Référendum constitutionnel et clivage droite-gauche

Référendum constitutionnel et clivage droite-gauche

Le projet de Constitution européenne divise aussi bien la gauche que la droite. Certains communistes voteront « oui », comme sans doute Bernard Thibault, secrétaire général de la CGT; quelque 15 % des électeurs du Front national s’apprêteraient également à voter « oui »; tandis qu’au PS, alors que le « oui », avait remporté près de 60 % des suffrages lors d’un référendum interne, le « non » gagne chaque jour du terrain. Quant à l’UMP, quasiment unanime au niveau de ses principaux dirigeants, ses électeurs apparaissent très divisés.

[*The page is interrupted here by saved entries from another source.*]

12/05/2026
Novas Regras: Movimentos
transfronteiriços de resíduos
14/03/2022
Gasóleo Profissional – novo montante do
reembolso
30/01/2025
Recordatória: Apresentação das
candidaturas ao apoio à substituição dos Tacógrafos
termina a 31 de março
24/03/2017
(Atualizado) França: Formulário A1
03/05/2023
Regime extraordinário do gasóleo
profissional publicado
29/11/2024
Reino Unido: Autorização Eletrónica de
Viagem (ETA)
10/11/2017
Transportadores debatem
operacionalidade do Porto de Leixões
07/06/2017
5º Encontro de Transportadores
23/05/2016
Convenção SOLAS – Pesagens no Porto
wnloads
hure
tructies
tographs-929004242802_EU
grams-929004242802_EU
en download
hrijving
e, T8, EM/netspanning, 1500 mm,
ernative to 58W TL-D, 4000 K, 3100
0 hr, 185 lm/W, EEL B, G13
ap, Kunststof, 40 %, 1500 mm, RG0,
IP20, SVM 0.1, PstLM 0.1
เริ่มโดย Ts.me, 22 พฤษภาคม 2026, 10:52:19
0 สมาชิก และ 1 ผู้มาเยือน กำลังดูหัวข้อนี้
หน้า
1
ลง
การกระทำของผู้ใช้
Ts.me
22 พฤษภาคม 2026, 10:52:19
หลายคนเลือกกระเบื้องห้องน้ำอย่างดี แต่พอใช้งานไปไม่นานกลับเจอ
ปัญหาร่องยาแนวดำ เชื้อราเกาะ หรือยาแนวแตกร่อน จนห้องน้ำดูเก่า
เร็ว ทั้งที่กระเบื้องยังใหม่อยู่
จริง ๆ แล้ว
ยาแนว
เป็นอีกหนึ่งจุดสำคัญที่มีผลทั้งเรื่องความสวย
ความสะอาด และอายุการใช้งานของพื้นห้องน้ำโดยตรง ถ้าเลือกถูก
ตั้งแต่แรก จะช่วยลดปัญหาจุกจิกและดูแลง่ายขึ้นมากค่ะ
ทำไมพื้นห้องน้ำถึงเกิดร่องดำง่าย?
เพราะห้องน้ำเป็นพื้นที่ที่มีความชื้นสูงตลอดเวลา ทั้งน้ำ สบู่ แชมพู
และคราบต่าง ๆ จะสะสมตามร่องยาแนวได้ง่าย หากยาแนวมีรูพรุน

Une fois encore, sur un sujet précis, les électeurs se répartissent en deux camps, qui ne recouvrent en rien le clivage droite-gauche. C’est frappant. Mais c’est aussi banal. Car c’est ainsi presque toujours sur toutes les questions politiques ou de société.

Cette observation ne signifie pas que le clivage politique droite-gauche n’a finalement aucun intérêt, bien au contraire ! Elle démontre seulement que ce n’est pas tant sur le terrain idéologique ou philosophique qu’il faut rechercher les critères de ce clivage, mais au contraire sur un terrain pratique.

On n’aura jamais fini de débattre sur le point de savoir si le libéralisme, le nationalisme, le patriotisme, le conservatisme… sont de droite ou de gauche. D’illustres représentants du libéralisme économique classique siégèrent parmi les élus de la gauche (Frédéric Bastiat, Yves Guyot…) ; le souverainisme de gauche existe, c’est indiscutable ; on a vu des communistes patriotes ; et on voit tous les jours des syndicalistes conservateurs. Il n’empêche qu’à l’occasion d’une élection générale législative ou présidentielle, le clivage droite-gauche se reconstitue, chaque camp se rassemblant et réunissant alors ceux qui s’étaient opposés même vigoureusement, sur l’Europe, sur l’école ou sur tout autre sujet…

Je soutiendrais même que le clivage droite-gauche, dont la meilleure définition est pour moi de type « nominaliste » – sont « de droite ceux qui se disent de droite » et « de gauche, ceux qui se disent de gauche » –, permettrait de relativiser les clivages occasionnels comme celui que nous vivons actuellement.

Pourtant, en France, ce clivage droite-gauche, si utile au bon fonctionnement démocratique des pays anglo-saxons, est non seulement nié par beaucoup d’observateurs, mais encore, depuis le début de la Ve République, il fait l’objet d’une attaque en règle. Charles De Gaulle en 1958 prétendait rassembler tous les Français. Jusqu’au bout, il chouchouta ses chers « gaullistes de gauche »… Valéry Giscard d’Estaing avait une prétention plus modeste : rassembler deux Français sur trois.

Avec Jacques Chirac, du point de vue du clivage droite-gauche, on est en complète confusion. Dans leur immense majorité, les électeurs de l’UMP – comme Nicolas Sarkozy d’ailleurs – se disent de droite, tout comme les électeurs du parti socialiste se disent de gauche, mais, au niveau des politiques mises en œuvre, comme l’écrivait d’ailleurs dans une chronique du « Figaro » du 30 mars 2005, Alexandre Adler, « il n’y a plus aucune opposition sérieuse entre les directions actuelles du PS et de l’UMP ».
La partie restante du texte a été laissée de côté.